O şarkıcı değil ozandır ozan diye savunanlarla, filan feşmekan on
yıldır Nobel Edebiyat Ödülü'nü beklerken sen kalk paraya para
demeyen bir şarkıcıyı ödüllendir diye karşı çıkanlar oldu.
Bazı köşe yazarları karşı çıkmak ile savunmak arasındaki uzun
mesafeyi çok kısa bir zamanda aşarak, yazdığı yazı yayınlanmadan
düşüncelerinden vazgeçtiğini ifşa edip “Döneklik tarihine Nobel
katkısı” olarak sundu.
Nobel Edebiyat Ödülü bir müzisyene verilerek ne denmiş oldu?
Küresel dünyada sınırlar geçersizdir. Kimlikler geçersizdir. Esas
olan performanstır. MI?
Tepki gösterenleri anlamak kolay, lakin övmelere doyamayanları
anlamak vakit aldı.
Lütfen onun yazdıklarına şarkı sözü demeyelim, en esasından şiirdir
deyip, şiirli Dylan için şiirimsi övgüler düzenlediler.

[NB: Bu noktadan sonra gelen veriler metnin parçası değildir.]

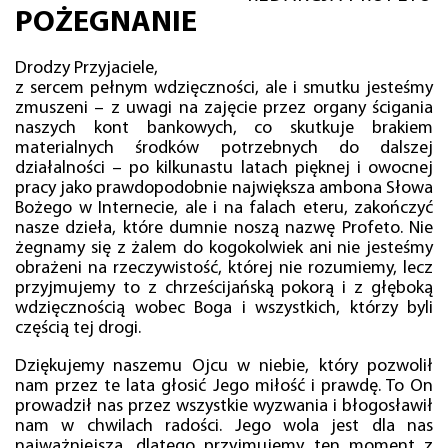
POŻEGNANIE
Drodzy Przyjaciele,
z sercem pełnym wdzięczności, ale i smutku jesteśmy
zmuszeni – z uwagi na zajęcie przez organy ścigania
naszych kont bankowych, co skutkuje brakiem
materialnych środków potrzebnych do dalszej
działalności – po kilkunastu latach pięknej i owocnej
pracy jako prawdopodobnie największa ambona Słowa
Bożego w Internecie, ale i na falach eteru, zakończyć
nasze dzieła, które dumnie noszą nazwę Profeto. Nie
żegnamy się z żalem do kogokolwiek ani nie jesteśmy
obrażeni na rzeczywistość, której nie rozumiemy, lecz
przyjmujemy to z chrześcijańską pokorą i z głęboką
wdzięcznością wobec Boga i wszystkich, którzy byli
częścią tej drogi.
Dziękujemy naszemu Ojcu w niebie, który pozwolił
nam przez te lata głosić Jego miłość i prawdę. To On
prowadził nas przez wszystkie wyzwania i błogosławił
nam w chwilach radości. Jego wola jest dla nas
najważniejsza, dlatego przyjmujemy ten moment z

Bob Dylan fanları işini gücünü bırakıp bu ödülün ona ne kadar
yakıştığını onun bu ödülü nasıl hak ettiğini dünya âleme Mars'tan
Merkür'e herkese anlatmaya çalıştılar çalışmasına lakin bir sorun
vardı.
Dylan ödülün kazanımını istiyor lakin bedelini ödemeye pek
yanaşmıyordu.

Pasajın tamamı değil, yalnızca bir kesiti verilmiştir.